WORK ORDER | Each entry should be duplicated verbatim; its pictures should not be.

(Page-level text extractions)
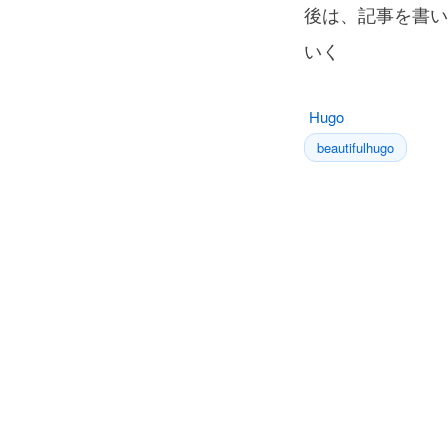
後は、記事を書い
いく
Hugo
beautifulhugo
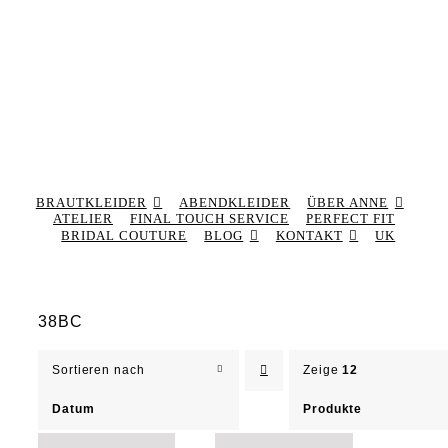
BRAUTKLEIDER
ABENDKLEIDER
ÜBER ANNE
ATELIER
FINAL TOUCH SERVICE
PERFECT FIT
BRIDAL COUTURE
BLOG
KONTAKT
UK
38BC
Sortieren nach
Zeige
12
Datum
Produkte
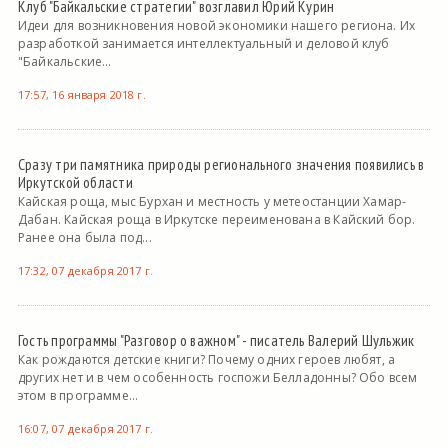
Клуб "Байкальские стратегии" возглавил Юрий Курин
Идеи для возникновения новой экономики нашего региона. Их
разработкой занимается интеллектуальный и деловой клуб
"Байкальские...
17:57, 16 января 2018 г.
Сразу три памятника природы регионального значения появились в
Иркутской области
Кайская роща, мыс Бурхан и местность у метеостанции Хамар-
Дабан. Кайская роща в Иркутске переименована в Кайский бор.
Ранее она была под...
17:32, 07 декабря 2017 г.
Гость программы "Разговор о важном" - писатель Валерий Шульжик
Как рождаются детские книги? Почему одних героев любят, а
других нет и в чем особенность госпожи Белладонны? Обо всем
этом в программе...
16:07, 07 декабря 2017 г.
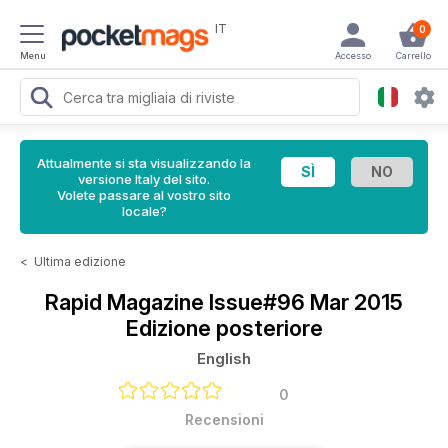
IT
0
Menu
Accesso
Carrello
Attualmente si sta visualizzando la
versione Italy del sito.
Volete passare al vostro sito
locale?
<
Ultima edizione
Rapid Magazine
Issue#96 Mar 2015
Edizione posteriore
English
0
Recensioni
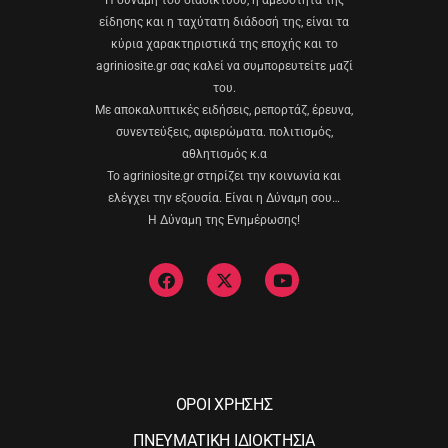
Η δύναμη του διαδικτύου, η αμεσότητα της
είδησης και η ταχύτατη διάδοσή της, είναι τα
κύρια χαρακτηριστικά της εποχής και το
agriniosite.gr σας καλεί να συμπορευτείτε μαζί
του.
Με αποκαλυπτικές ειδήσεις, ρεπορτάζ, έρευνα,
συνεντεύξεις, αφιερώματα. πολιτισμός,
αθλητισμός κ.α
Το agriniosite.gr στηρίζει την κοινωνία και
ελέγχει την εξουσία. Είναι η Δύναμη σου…
Η Δύναμη της Ενημέρωσης!
ΟΡΟΙ ΧΡΗΣΗΣ
ΠΝΕΥΜΑΤΙΚΗ ΙΔΙΟΚΤΗΣΙΑ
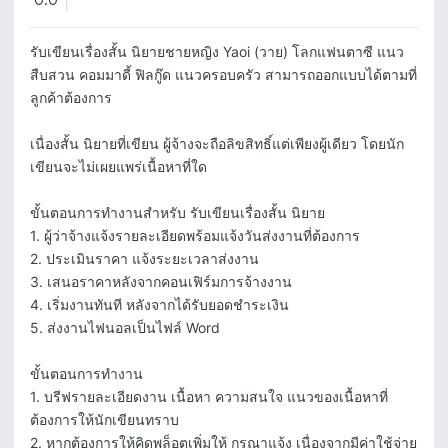
0.0
รับเขียนเรื่องสั้น นิยายชายหญิง Yaoi (วาย) โลกแฟนตาซี แนว
สืบสวน คอมมาดี้ ฟิลกู๊ด แนวครอบครัว สามารถออกแบบได้ตามที่
ลูกค้าต้องการ

เนื่องสั้น นิยายที่เขียน ผู้จ้างจะถือลิขสิทธิ์แต่เพียงผู้เดียว โดยนัก
เขียนจะไม่เผยแพร่เนื้อหาที่ใด

ขั้นตอนการทำงานสำหรับ รับเขียนเรื่องสั้น นิยาย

COMPLETED TASK |
後は、記事を書い
いく
Hugo
beautifulhugo
BRAUTKLEIDER
ABENDKLEIDER
ÜBER ANNE
ATELIER
FINAL TOUCH SERVICE
PERFECT FIT
BRIDAL COUTURE
BLOG
KONTAKT
UK
38BC
Sortieren nach
Zeige
12
Datum
Produkte
Клуб "Байкальские стратегии" возглавил Юрий Курин
Идеи для возникновения новой экономики нашего региона. Их
разработкой занимается интеллектуальный и деловой клуб
"Байкальские...
17:57, 16 января 2018 г.
Сразу три памятника природы регионального значения появились в
Иркутской области
Кайская роща, мыс Бурхан и местность у метеостанции Хамар-
Дабан. Кайская роща в Иркутске переименована в Кайский бор.
Ранее она была под...
17:32, 07 декабря 2017 г.
Гость программы "Разговор о важном" - писатель Валерий Шульжик
Как рождаются детские книги? Почему одних героев любят, а
других нет и в чем особенность госпожи Белладонны? Обо всем
этом в программе...
16:07, 07 декабря 2017 г.
IT
0
Menu
Accesso
Carrello
Attualmente si sta visualizzando la
versione Italy del sito.
Volete passare al vostro sito
locale?
<
Ultima edizione
Rapid Magazine
Issue#96 Mar 2015
Edizione posteriore
English
0
Recensioni
Η δύναμη του διαδικτύου, η αμεσότητα της
είδησης και η ταχύτατη διάδοσή της, είναι τα
κύρια χαρακτηριστικά της εποχής και το
agriniosite.gr σας καλεί να συμπορευτείτε μαζί
του.
Με αποκαλυπτικές ειδήσεις, ρεπορτάζ, έρευνα,
συνεντεύξεις, αφιερώματα. πολιτισμός,
αθλητισμός κ.α
Το agriniosite.gr στηρίζει την κοινωνία και
ελέγχει την εξουσία. Είναι η Δύναμη σου…
Η Δύναμη της Ενημέρωσης!
ΟΡΟΙ ΧΡΗΣΗΣ
ΠΝΕΥΜΑΤΙΚΗ ΙΔΙΟΚΤΗΣΙΑ
0.0
รับเขียนเรื่องสั้น นิยายชายหญิง Yaoi (วาย) โลกแฟนตาซี แนว
สืบสวน คอมมาดี้ ฟิลกู๊ด แนวครอบครัว สามารถออกแบบได้ตามที่
ลูกค้าต้องการ

เนื่องสั้น นิยายที่เขียน ผู้จ้างจะถือลิขสิทธิ์แต่เพียงผู้เดียว โดยนัก
เขียนจะไม่เผยแพร่เนื้อหาที่ใด

ขั้นตอนการทำงานสำหรับ รับเขียนเรื่องสั้น นิยาย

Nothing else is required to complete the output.